**What is expected:** Everything in the listing below needs to be returned word for word.

** The records follows **

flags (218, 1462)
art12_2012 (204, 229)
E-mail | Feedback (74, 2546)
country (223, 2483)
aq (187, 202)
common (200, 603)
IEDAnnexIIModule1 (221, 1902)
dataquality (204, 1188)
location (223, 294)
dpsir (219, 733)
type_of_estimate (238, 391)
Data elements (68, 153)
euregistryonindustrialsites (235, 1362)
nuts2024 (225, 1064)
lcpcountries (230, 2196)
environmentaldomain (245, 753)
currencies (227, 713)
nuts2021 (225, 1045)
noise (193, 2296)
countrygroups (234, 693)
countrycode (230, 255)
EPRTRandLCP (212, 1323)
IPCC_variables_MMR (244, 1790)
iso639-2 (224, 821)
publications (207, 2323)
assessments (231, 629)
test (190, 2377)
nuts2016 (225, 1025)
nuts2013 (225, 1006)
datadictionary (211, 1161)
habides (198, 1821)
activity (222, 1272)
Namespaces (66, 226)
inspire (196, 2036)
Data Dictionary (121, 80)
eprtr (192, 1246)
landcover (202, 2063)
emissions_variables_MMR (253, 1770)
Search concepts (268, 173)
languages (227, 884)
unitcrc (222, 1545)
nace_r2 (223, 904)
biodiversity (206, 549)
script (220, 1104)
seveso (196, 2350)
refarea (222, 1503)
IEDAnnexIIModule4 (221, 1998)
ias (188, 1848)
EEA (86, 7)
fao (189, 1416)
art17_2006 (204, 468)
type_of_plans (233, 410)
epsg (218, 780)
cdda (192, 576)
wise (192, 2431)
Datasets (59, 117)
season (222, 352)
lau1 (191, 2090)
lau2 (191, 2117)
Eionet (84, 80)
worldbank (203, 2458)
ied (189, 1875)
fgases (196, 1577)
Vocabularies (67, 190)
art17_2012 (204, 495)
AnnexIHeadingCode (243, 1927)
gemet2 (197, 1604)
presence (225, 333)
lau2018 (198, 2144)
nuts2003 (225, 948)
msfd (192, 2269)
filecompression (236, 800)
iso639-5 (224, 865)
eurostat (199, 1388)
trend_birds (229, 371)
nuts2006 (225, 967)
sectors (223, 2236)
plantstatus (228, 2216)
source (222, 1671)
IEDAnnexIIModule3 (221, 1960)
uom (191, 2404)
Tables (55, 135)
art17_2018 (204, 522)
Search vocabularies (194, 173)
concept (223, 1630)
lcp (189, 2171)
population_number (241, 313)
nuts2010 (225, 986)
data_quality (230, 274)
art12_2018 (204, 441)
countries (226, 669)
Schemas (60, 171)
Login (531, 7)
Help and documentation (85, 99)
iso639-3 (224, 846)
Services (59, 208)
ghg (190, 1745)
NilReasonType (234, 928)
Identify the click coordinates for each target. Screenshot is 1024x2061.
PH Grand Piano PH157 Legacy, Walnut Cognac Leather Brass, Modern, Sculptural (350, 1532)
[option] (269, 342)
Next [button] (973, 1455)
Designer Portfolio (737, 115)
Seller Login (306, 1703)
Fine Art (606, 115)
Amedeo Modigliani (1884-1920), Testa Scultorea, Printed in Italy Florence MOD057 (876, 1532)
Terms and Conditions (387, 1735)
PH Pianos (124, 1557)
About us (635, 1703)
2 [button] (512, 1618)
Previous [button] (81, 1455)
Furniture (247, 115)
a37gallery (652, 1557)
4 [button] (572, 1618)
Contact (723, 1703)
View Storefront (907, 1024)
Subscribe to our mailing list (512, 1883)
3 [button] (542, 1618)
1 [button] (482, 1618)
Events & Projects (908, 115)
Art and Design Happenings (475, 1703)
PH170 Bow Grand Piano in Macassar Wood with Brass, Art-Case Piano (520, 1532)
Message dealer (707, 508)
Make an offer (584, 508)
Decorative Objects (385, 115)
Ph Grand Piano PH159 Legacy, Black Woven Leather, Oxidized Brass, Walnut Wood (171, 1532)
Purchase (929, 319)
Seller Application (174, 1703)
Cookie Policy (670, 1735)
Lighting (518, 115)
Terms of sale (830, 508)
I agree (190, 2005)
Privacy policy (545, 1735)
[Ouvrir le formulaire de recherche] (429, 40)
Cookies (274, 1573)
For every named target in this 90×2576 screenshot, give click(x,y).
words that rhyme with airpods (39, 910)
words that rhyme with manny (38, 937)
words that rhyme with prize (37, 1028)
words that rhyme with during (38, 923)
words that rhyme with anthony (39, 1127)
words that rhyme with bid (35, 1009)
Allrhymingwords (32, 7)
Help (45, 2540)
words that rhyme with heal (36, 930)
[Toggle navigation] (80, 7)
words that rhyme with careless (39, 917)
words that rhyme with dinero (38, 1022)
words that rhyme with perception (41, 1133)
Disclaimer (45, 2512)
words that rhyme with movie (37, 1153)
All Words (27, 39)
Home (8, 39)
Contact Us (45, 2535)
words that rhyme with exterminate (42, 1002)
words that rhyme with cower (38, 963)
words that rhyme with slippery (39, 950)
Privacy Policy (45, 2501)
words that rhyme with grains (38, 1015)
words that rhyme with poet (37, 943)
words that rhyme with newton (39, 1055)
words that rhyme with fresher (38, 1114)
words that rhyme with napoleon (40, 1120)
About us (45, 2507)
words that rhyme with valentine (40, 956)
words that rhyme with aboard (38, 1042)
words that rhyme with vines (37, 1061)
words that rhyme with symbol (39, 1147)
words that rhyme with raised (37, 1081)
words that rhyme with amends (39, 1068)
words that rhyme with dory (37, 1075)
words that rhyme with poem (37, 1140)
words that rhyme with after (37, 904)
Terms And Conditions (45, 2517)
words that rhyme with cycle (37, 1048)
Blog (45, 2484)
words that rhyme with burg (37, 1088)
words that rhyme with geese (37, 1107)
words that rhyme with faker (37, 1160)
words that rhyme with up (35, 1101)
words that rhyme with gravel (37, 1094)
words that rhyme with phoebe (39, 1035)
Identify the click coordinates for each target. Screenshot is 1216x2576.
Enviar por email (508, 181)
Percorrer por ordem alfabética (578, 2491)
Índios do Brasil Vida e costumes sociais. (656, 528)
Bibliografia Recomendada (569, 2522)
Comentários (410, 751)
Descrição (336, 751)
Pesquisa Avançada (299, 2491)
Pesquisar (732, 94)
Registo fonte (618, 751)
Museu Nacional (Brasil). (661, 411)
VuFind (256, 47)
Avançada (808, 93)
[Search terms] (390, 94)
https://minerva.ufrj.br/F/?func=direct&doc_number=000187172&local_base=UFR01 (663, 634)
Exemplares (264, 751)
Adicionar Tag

** End of The records **

**Answer below:**
flags (218, 1462)
art12_2012 (204, 229)
E-mail | Feedback (74, 2546)
country (223, 2483)
aq (187, 202)
common (200, 603)
IEDAnnexIIModule1 (221, 1902)
dataquality (204, 1188)
location (223, 294)
dpsir (219, 733)
type_of_estimate (238, 391)
Data elements (68, 153)
euregistryonindustrialsites (235, 1362)
nuts2024 (225, 1064)
lcpcountries (230, 2196)
environmentaldomain (245, 753)
currencies (227, 713)
nuts2021 (225, 1045)
noise (193, 2296)
countrygroups (234, 693)
countrycode (230, 255)
EPRTRandLCP (212, 1323)
IPCC_variables_MMR (244, 1790)
iso639-2 (224, 821)
publications (207, 2323)
assessments (231, 629)
test (190, 2377)
nuts2016 (225, 1025)
nuts2013 (225, 1006)
datadictionary (211, 1161)
habides (198, 1821)
activity (222, 1272)
Namespaces (66, 226)
inspire (196, 2036)
Data Dictionary (121, 80)
eprtr (192, 1246)
landcover (202, 2063)
emissions_variables_MMR (253, 1770)
Search concepts (268, 173)
languages (227, 884)
unitcrc (222, 1545)
nace_r2 (223, 904)
biodiversity (206, 549)
script (220, 1104)
seveso (196, 2350)
refarea (222, 1503)
IEDAnnexIIModule4 (221, 1998)
ias (188, 1848)
EEA (86, 7)
fao (189, 1416)
art17_2006 (204, 468)
type_of_plans (233, 410)
epsg (218, 780)
cdda (192, 576)
wise (192, 2431)
Datasets (59, 117)
season (222, 352)
lau1 (191, 2090)
lau2 (191, 2117)
Eionet (84, 80)
worldbank (203, 2458)
ied (189, 1875)
fgases (196, 1577)
Vocabularies (67, 190)
art17_2012 (204, 495)
AnnexIHeadingCode (243, 1927)
gemet2 (197, 1604)
presence (225, 333)
lau2018 (198, 2144)
nuts2003 (225, 948)
msfd (192, 2269)
filecompression (236, 800)
iso639-5 (224, 865)
eurostat (199, 1388)
trend_birds (229, 371)
nuts2006 (225, 967)
sectors (223, 2236)
plantstatus (228, 2216)
source (222, 1671)
IEDAnnexIIModule3 (221, 1960)
uom (191, 2404)
Tables (55, 135)
art17_2018 (204, 522)
Search vocabularies (194, 173)
concept (223, 1630)
lcp (189, 2171)
population_number (241, 313)
nuts2010 (225, 986)
data_quality (230, 274)
art12_2018 (204, 441)
countries (226, 669)
Schemas (60, 171)
Login (531, 7)
Help and documentation (85, 99)
iso639-3 (224, 846)
Services (59, 208)
ghg (190, 1745)
NilReasonType (234, 928)
Identify the click coordinates for each target. Screenshot is 1024x2061.
PH Grand Piano PH157 Legacy, Walnut Cognac Leather Brass, Modern, Sculptural (350, 1532)
[option] (269, 342)
Next [button] (973, 1455)
Designer Portfolio (737, 115)
Seller Login (306, 1703)
Fine Art (606, 115)
Amedeo Modigliani (1884-1920), Testa Scultorea, Printed in Italy Florence MOD057 (876, 1532)
Terms and Conditions (387, 1735)
PH Pianos (124, 1557)
About us (635, 1703)
2 [button] (512, 1618)
Previous [button] (81, 1455)
Furniture (247, 115)
a37gallery (652, 1557)
4 [button] (572, 1618)
Contact (723, 1703)
View Storefront (907, 1024)
Subscribe to our mailing list (512, 1883)
3 [button] (542, 1618)
1 [button] (482, 1618)
Events & Projects (908, 115)
Art and Design Happenings (475, 1703)
PH170 Bow Grand Piano in Macassar Wood with Brass, Art-Case Piano (520, 1532)
Message dealer (707, 508)
Make an offer (584, 508)
Decorative Objects (385, 115)
Ph Grand Piano PH159 Legacy, Black Woven Leather, Oxidized Brass, Walnut Wood (171, 1532)
Purchase (929, 319)
Seller Application (174, 1703)
Cookie Policy (670, 1735)
Lighting (518, 115)
Terms of sale (830, 508)
I agree (190, 2005)
Privacy policy (545, 1735)
[Ouvrir le formulaire de recherche] (429, 40)
Cookies (274, 1573)
For every named target in this 90×2576 screenshot, give click(x,y).
words that rhyme with airpods (39, 910)
words that rhyme with manny (38, 937)
words that rhyme with prize (37, 1028)
words that rhyme with during (38, 923)
words that rhyme with anthony (39, 1127)
words that rhyme with bid (35, 1009)
Allrhymingwords (32, 7)
Help (45, 2540)
words that rhyme with heal (36, 930)
[Toggle navigation] (80, 7)
words that rhyme with careless (39, 917)
words that rhyme with dinero (38, 1022)
words that rhyme with perception (41, 1133)
Disclaimer (45, 2512)
words that rhyme with movie (37, 1153)
All Words (27, 39)
Home (8, 39)
Contact Us (45, 2535)
words that rhyme with exterminate (42, 1002)
words that rhyme with cower (38, 963)
words that rhyme with slippery (39, 950)
Privacy Policy (45, 2501)
words that rhyme with grains (38, 1015)
words that rhyme with poet (37, 943)
words that rhyme with newton (39, 1055)
words that rhyme with fresher (38, 1114)
words that rhyme with napoleon (40, 1120)
About us (45, 2507)
words that rhyme with valentine (40, 956)
words that rhyme with aboard (38, 1042)
words that rhyme with vines (37, 1061)
words that rhyme with symbol (39, 1147)
words that rhyme with raised (37, 1081)
words that rhyme with amends (39, 1068)
words that rhyme with dory (37, 1075)
words that rhyme with poem (37, 1140)
words that rhyme with after (37, 904)
Terms And Conditions (45, 2517)
words that rhyme with cycle (37, 1048)
Blog (45, 2484)
words that rhyme with burg (37, 1088)
words that rhyme with geese (37, 1107)
words that rhyme with faker (37, 1160)
words that rhyme with up (35, 1101)
words that rhyme with gravel (37, 1094)
words that rhyme with phoebe (39, 1035)
Identify the click coordinates for each target. Screenshot is 1216x2576.
Enviar por email (508, 181)
Percorrer por ordem alfabética (578, 2491)
Índios do Brasil Vida e costumes sociais. (656, 528)
Bibliografia Recomendada (569, 2522)
Comentários (410, 751)
Descrição (336, 751)
Pesquisa Avançada (299, 2491)
Pesquisar (732, 94)
Registo fonte (618, 751)
Museu Nacional (Brasil). (661, 411)
VuFind (256, 47)
Avançada (808, 93)
[Search terms] (390, 94)
https://minerva.ufrj.br/F/?func=direct&doc_number=000187172&local_base=UFR01 (663, 634)
Exemplares (264, 751)
Adicionar Tag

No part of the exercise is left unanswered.